[SUPPLIED MATERIAL — start]

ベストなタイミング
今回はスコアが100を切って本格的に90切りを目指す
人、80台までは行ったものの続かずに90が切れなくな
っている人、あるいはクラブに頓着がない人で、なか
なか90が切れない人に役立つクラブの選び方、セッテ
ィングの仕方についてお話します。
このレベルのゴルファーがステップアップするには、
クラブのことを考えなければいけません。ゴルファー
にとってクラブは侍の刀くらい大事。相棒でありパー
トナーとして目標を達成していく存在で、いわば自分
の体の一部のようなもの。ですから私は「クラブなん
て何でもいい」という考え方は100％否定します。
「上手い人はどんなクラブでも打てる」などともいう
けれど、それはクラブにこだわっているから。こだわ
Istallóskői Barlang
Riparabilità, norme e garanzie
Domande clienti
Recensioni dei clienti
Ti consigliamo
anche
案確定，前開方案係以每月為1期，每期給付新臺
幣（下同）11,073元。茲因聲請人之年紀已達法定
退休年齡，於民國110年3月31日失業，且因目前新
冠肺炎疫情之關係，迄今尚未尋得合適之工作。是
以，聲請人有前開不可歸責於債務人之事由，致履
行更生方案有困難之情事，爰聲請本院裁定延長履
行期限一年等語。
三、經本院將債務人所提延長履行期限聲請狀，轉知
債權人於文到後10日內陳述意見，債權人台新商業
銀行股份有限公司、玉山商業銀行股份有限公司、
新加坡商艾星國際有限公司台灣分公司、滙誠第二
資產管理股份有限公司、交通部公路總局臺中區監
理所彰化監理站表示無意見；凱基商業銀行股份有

[SUPPLIED MATERIAL — finish]
[SUPPLIED MATERIAL — start]

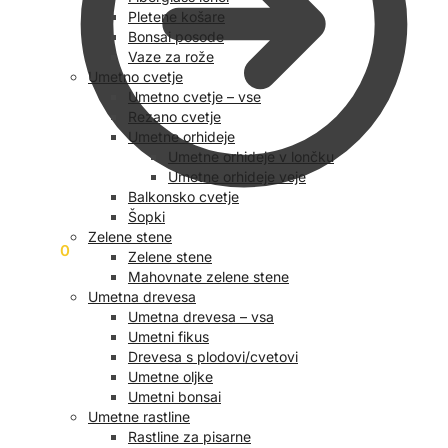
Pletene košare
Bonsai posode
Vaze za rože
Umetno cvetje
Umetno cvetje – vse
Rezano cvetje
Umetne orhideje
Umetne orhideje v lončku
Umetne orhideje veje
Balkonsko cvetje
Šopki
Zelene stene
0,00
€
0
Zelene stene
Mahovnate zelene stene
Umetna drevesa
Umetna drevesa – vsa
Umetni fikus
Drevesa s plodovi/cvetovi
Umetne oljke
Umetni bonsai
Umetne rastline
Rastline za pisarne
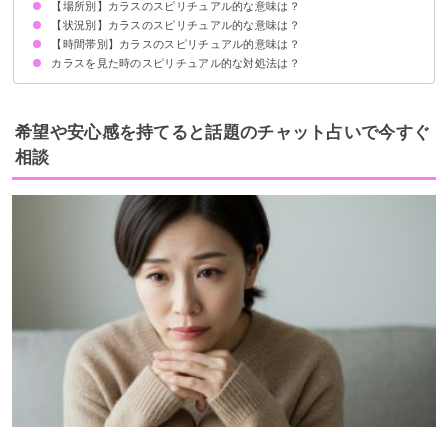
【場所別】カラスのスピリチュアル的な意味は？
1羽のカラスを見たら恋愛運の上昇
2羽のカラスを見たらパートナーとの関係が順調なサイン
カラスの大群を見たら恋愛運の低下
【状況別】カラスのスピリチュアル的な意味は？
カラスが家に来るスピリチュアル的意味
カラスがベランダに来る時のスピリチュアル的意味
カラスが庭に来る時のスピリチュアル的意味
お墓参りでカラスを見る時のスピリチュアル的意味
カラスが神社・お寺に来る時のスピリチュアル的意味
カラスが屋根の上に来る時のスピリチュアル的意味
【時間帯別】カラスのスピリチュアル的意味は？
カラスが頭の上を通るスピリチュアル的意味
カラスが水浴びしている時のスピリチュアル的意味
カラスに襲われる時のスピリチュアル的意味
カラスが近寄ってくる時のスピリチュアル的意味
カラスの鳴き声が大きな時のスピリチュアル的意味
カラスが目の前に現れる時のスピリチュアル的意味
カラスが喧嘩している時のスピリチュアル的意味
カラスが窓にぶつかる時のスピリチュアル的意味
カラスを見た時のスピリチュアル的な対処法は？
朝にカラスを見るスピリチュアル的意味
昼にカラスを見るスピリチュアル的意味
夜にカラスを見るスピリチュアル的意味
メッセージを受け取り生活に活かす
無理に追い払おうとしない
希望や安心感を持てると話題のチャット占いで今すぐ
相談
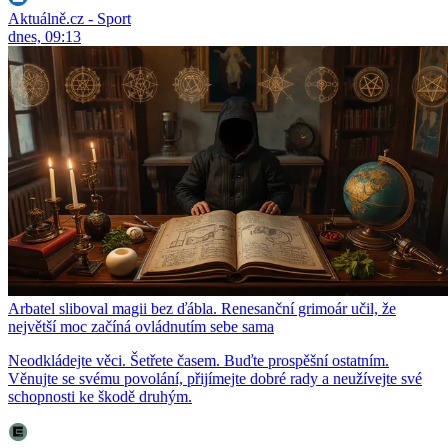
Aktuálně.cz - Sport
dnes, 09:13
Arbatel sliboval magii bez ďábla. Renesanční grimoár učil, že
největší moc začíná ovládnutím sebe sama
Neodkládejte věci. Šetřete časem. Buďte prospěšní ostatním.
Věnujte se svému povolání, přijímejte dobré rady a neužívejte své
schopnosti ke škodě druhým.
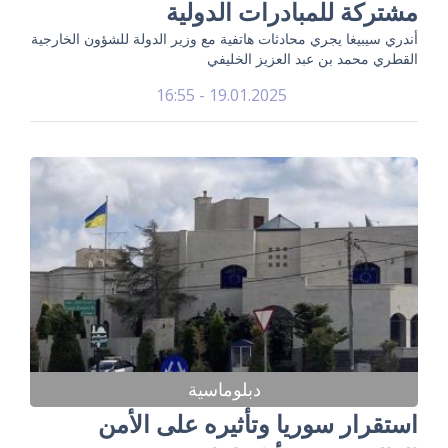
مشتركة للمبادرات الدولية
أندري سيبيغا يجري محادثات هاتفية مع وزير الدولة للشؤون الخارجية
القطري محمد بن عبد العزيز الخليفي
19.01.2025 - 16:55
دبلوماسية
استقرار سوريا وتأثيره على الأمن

[SUPPLIED MATERIAL — finish]
[SUPPLIED MATERIAL — start]

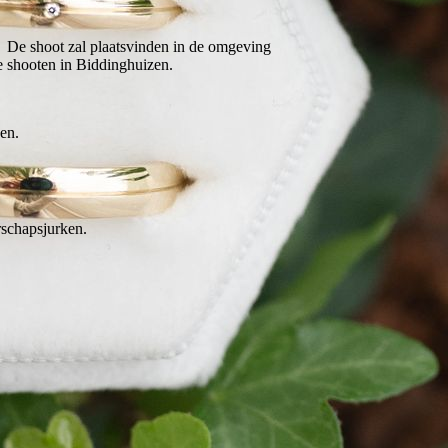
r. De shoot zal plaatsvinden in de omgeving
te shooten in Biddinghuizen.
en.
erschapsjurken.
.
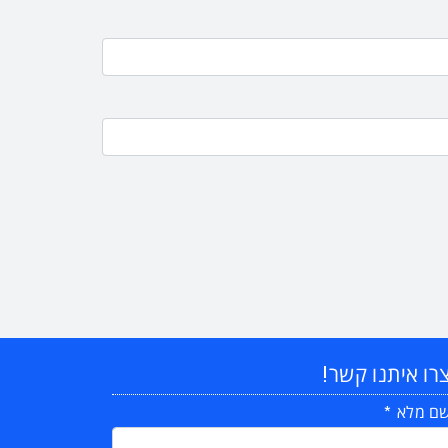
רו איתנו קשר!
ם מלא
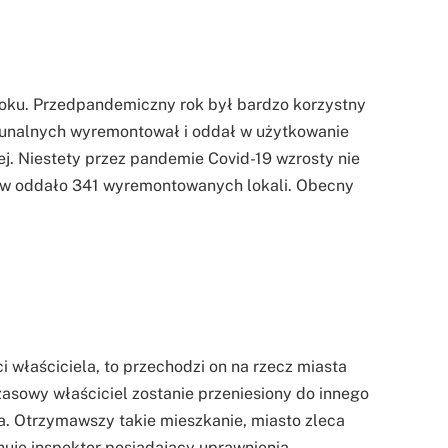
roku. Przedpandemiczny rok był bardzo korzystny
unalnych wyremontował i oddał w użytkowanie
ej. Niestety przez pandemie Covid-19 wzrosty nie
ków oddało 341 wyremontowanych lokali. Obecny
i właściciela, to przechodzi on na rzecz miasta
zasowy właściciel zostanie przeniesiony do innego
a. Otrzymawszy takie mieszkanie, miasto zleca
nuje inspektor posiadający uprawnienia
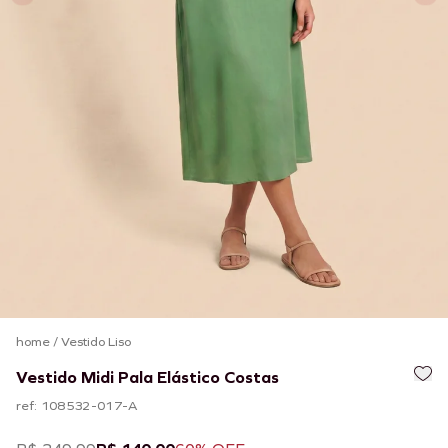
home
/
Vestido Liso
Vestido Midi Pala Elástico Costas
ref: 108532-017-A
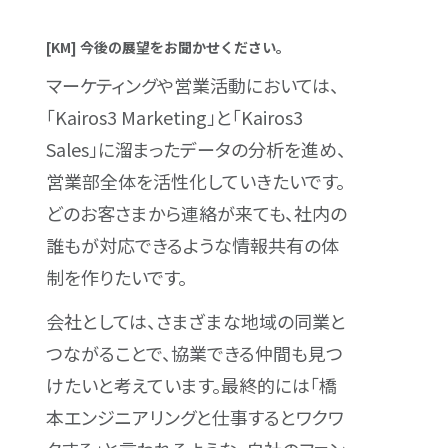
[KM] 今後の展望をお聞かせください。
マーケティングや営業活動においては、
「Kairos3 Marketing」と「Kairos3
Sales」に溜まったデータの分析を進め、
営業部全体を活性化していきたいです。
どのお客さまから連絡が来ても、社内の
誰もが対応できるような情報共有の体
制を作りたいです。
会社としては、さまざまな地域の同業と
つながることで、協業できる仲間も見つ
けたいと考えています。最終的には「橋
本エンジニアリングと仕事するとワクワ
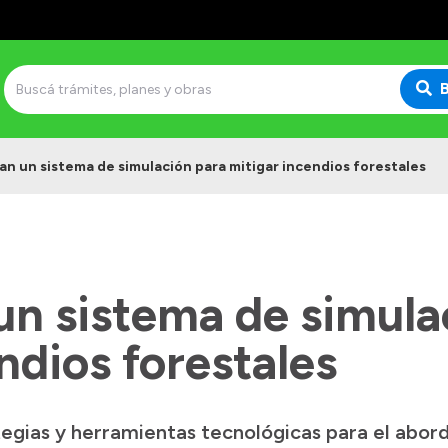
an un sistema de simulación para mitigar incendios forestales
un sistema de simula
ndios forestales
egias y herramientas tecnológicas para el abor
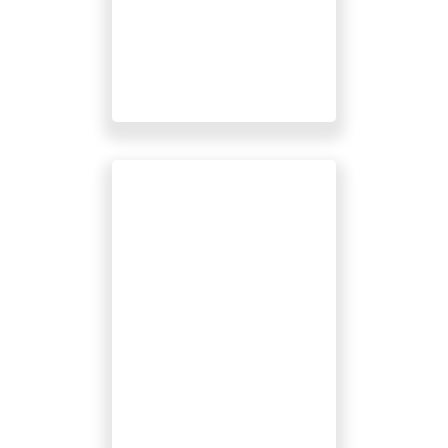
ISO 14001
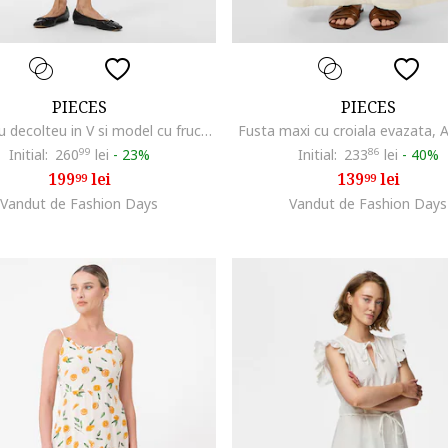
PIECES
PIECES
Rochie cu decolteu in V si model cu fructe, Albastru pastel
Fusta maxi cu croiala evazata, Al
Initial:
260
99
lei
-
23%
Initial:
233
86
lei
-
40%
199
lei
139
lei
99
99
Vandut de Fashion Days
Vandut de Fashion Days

[SUPPLIED MATERIAL — finish]

» ACTION ITEM: Find the lines above that include the string "orhideje" and copy them.

» EXERCISE OUTPUT:
Umetne orhideje
Umetne orhideje v lončku
Umetne orhideje veje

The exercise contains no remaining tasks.